BRIEF:
The listing below is to be copied exactly, with pictures excluded.

LISTED RECORDS:
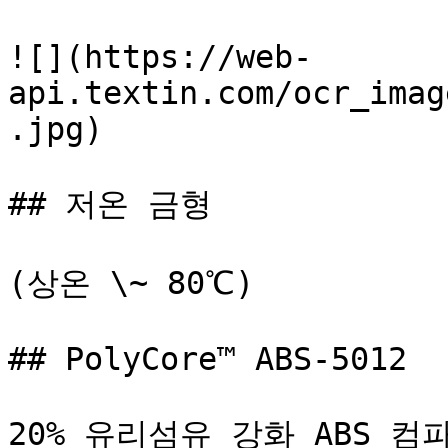
![](https://web-
api.textin.com/ocr_imag
.jpg)

## 저온 금형

(상온 \~ 80℃)

## PolyCore™ ABS-5012

20% 유리섬유 강화 ABS 컴파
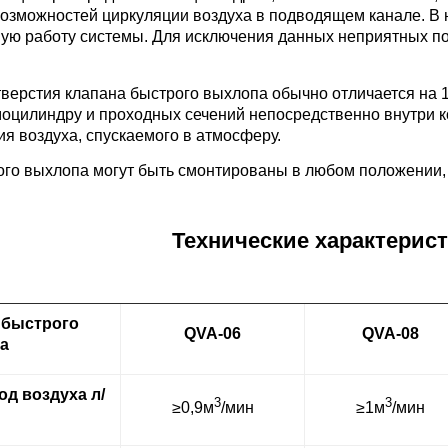
озможностей циркуляции воздуха в подводящем канале. В 
ю работу системы. Для исключения данных неприятных пос
верстия клапана быстрого выхлопа обычно отличается на 1
оцилиндру и проходных сечений непосредственно внутри к
я воздуха, спускаемого в атмосферу.
о выхлопа могут быть смонтированы в любом положении, ч
Технические характерис
 быстрого
QVA-06
QVA-08
а
д воздуха л/
3
3
≥0,9м
/мин
≥1м
/мин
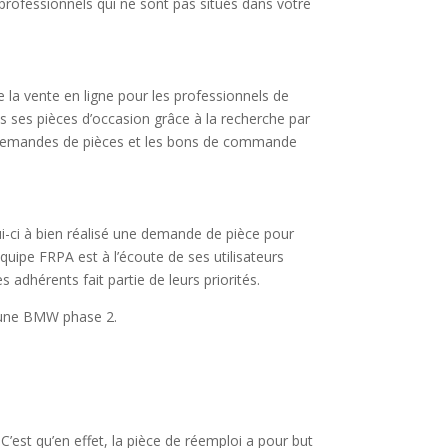
professionnels qui ne sont pas situés dans votre
 la vente en ligne pour les professionnels de
s ses pièces d’occasion grâce à la recherche par
es demandes de pièces et les bons de commande
lui-ci à bien réalisé une demande de pièce pour
ipe FRPA est à l’écoute de ses utilisateurs
 adhérents fait partie de leurs priorités.
r une BMW phase 2.
’est qu’en effet, la pièce de réemploi a pour but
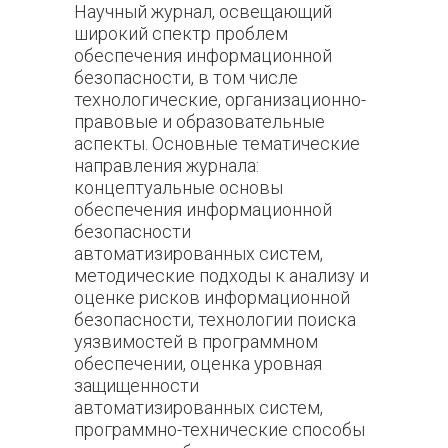
Научный журнал, освещающий
широкий спектр проблем
обеспечения информационной
безопасности, в том числе
технологические, организационно-
правовые и образовательные
аспекты. Основные тематические
направления журнала:
концептуальные основы
обеспечения информационной
безопасности
автоматизированных систем,
методические подходы к анализу и
оценке рисков информационной
безопасности, технологии поиска
уязвимостей в программном
обеспечении, оценка уровная
защищенности
автоматизированных систем,
программно-технические способы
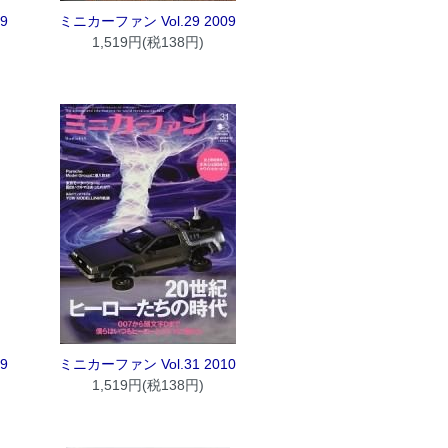
9
ミニカーファン Vol.29 2009
1,519円(税138円)
9
ミニカーファン Vol.31 2010
1,519円(税138円)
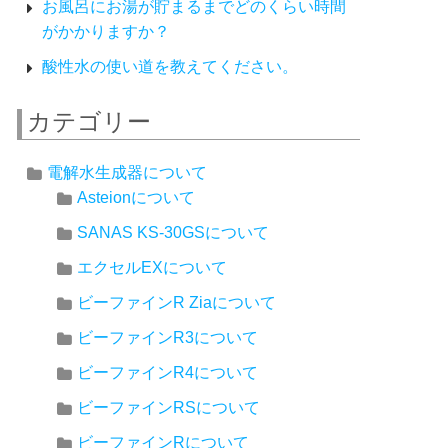
お風呂にお湯が貯まるまでどのくらい時間
がかかりますか？
酸性水の使い道を教えてください。
カテゴリー
電解水生成器について
Asteionについて
SANAS KS-30GSについて
エクセルEXについて
ビーファインR Ziaについて
ビーファインR3について
ビーファインR4について
ビーファインRSについて
ビーファインRについて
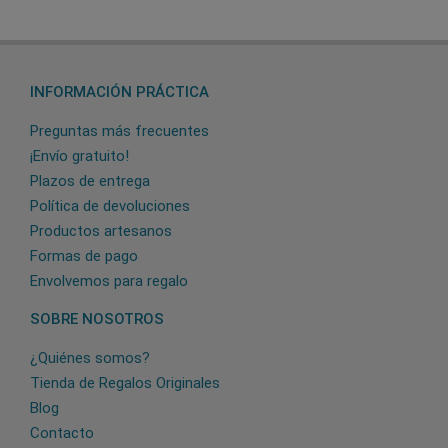
INFORMACIÓN PRÁCTICA
Preguntas más frecuentes
¡Envío gratuito!
Plazos de entrega
Política de devoluciones
Productos artesanos
Formas de pago
Envolvemos para regalo
SOBRE NOSOTROS
¿Quiénes somos?
Tienda de Regalos Originales
Blog
Contacto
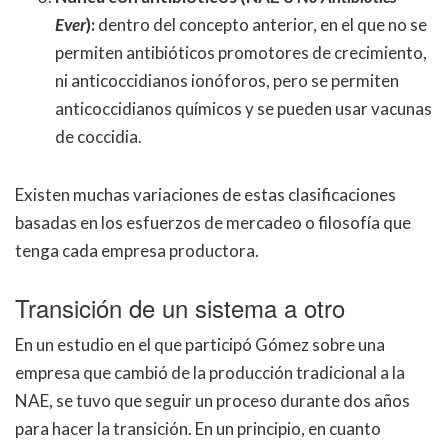
Ever
):
dentro del concepto anterior, en el que no se
permiten antibióticos promotores de crecimiento,
ni anticoccidianos ionóforos, pero se permiten
anticoccidianos químicos y se pueden usar vacunas
de coccidia.
Existen muchas variaciones de estas clasificaciones
basadas en los esfuerzos de mercadeo o filosofía que
tenga cada empresa productora.
Transición de un sistema a otro
En un estudio en el que participó Gómez sobre una
empresa que cambió de la producción tradicional a la
NAE, se tuvo que seguir un proceso durante dos años
para hacer la transición. En un principio, en cuanto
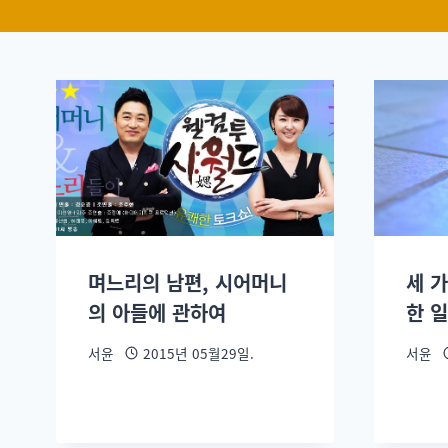
며느리의 남편, 시어머니
세 
의 아들에 관하여
한 
서윤
2015년 05월29일.
서윤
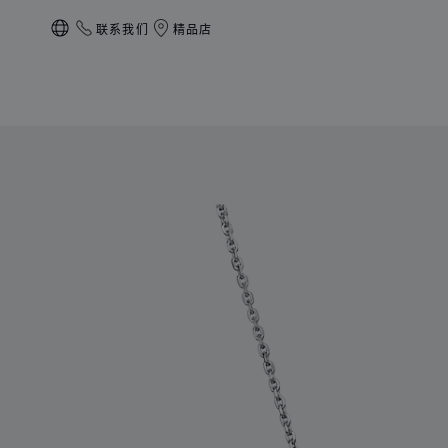
联系我们
精品店
本地化（更改国家/地区）
产品 Happy Diamonds Icons 的图片（启用按钮以打开图库）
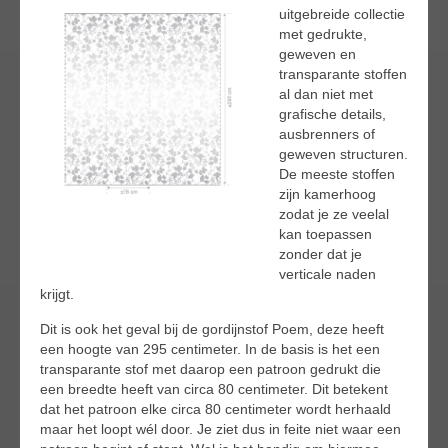
uitgebreide collectie
met gedrukte,
geweven en
transparante stoffen
al dan niet met
grafische details,
ausbrenners of
geweven structuren.
De meeste stoffen
zijn kamerhoog
zodat je ze veelal
kan toepassen
zonder dat je
verticale naden
krijgt.
Dit is ook het geval bij de gordijnstof Poem, deze heeft
een hoogte van 295 centimeter. In de basis is het een
transparante stof met daarop een patroon gedrukt die
een breedte heeft van circa 80 centimeter. Dit betekent
dat het patroon elke circa 80 centimeter wordt herhaald
maar het loopt wél door. Je ziet dus in feite niet waar een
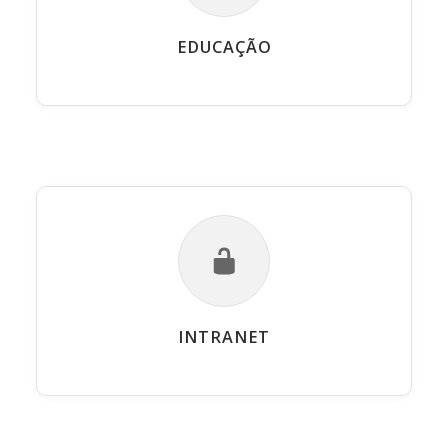
EDUCAÇÃO
INTRANET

OUTPUT FOR THIS TASK:
![](https://web-
api.textin.com/ocr_imag
.jpg)

## 저온 금형

(상온 \~ 80℃)

## PolyCore™ ABS-5012

20% 유리섬유 강화 ABS 컴파
озможностей циркуляции воздуха в подводящем канале. В 
ю работу системы. Для исключения данных неприятных пос
верстия клапана быстрого выхлопа обычно отличается на 1
оцилиндру и проходных сечений непосредственно внутри к
я воздуха, спускаемого в атмосферу.
о выхлопа могут быть смонтированы в любом положении, ч
Технические характерис
 быстрого
QVA-06
QVA-08
а
д воздуха л/
3
3
≥0,9м
/мин
≥1м
/мин
professionnels qui ne sont pas situés dans votre
 la vente en ligne pour les professionnels de
s ses pièces d’occasion grâce à la recherche par
es demandes de pièces et les bons de commande
lui-ci à bien réalisé une demande de pièce pour
ipe FRPA est à l’écoute de ses utilisateurs
 adhérents fait partie de leurs priorités.
r une BMW phase 2.
’est qu’en effet, la pièce de réemploi a pour but
Научный журнал, освещающий
широкий спектр проблем
обеспечения информационной
безопасности, в том числе
технологические, организационно-
правовые и образовательные
аспекты. Основные тематические
направления журнала:
концептуальные основы
обеспечения информационной
безопасности
автоматизированных систем,
методические подходы к анализу и
оценке рисков информационной
безопасности, технологии поиска
уязвимостей в программном
обеспечении, оценка уровная
защищенности
автоматизированных систем,
программно-технические способы
9
ミニカーファン Vol.29 2009
1,519円(税138円)
9
ミニカーファン Vol.31 2010
1,519円(税138円)
お風呂にお湯が貯まるまでどのくらい時間
がかかりますか？
酸性水の使い道を教えてください。
カテゴリー
電解水生成器について
Asteionについて
SANAS KS-30GSについて
エクセルEXについて
ビーファインR Ziaについて
ビーファインR3について
ビーファインR4について
ビーファインRSについて
ビーファインRについて
INFORMACIÓN PRÁCTICA
Preguntas más frecuentes
¡Envío gratuito!
Plazos de entrega
Política de devoluciones
Productos artesanos
Formas de pago
Envolvemos para regalo
SOBRE NOSOTROS
¿Quiénes somos?
Tienda de Regalos Originales
Blog
Contacto
Ever
):
dentro del concepto anterior, en el que no se
permiten antibióticos promotores de crecimiento,
ni anticoccidianos ionóforos, pero se permiten
anticoccidianos químicos y se pueden usar vacunas
de coccidia.
Existen muchas variaciones de estas clasificaciones
basadas en los esfuerzos de mercadeo o filosofía que
tenga cada empresa productora.
Transición de un sistema a otro
En un estudio en el que participó Gómez sobre una
empresa que cambió de la producción tradicional a la
NAE, se tuvo que seguir un proceso durante dos años
para hacer la transición. En un principio, en cuanto
며느리의 남편, 시어머니
세 
의 아들에 관하여
한 
서윤
2015년 05월29일.
서윤
联系我们
精品店
本地化（更改国家/地区）
产品 Happy Diamonds Icons 的图片（启用按钮以打开图库）
uitgebreide collectie
met gedrukte,
geweven en
transparante stoffen
al dan niet met
grafische details,
ausbrenners of
geweven structuren.
De meeste stoffen
zijn kamerhoog
zodat je ze veelal
kan toepassen
zonder dat je
verticale naden
krijgt.
Dit is ook het geval bij de gordijnstof Poem, deze heeft
een hoogte van 295 centimeter. In de basis is het een
transparante stof met daarop een patroon gedrukt die
een breedte heeft van circa 80 centimeter. Dit betekent
dat het patroon elke circa 80 centimeter wordt herhaald
maar het loopt wél door. Je ziet dus in feite niet waar een
EDUCAÇÃO
INTRANET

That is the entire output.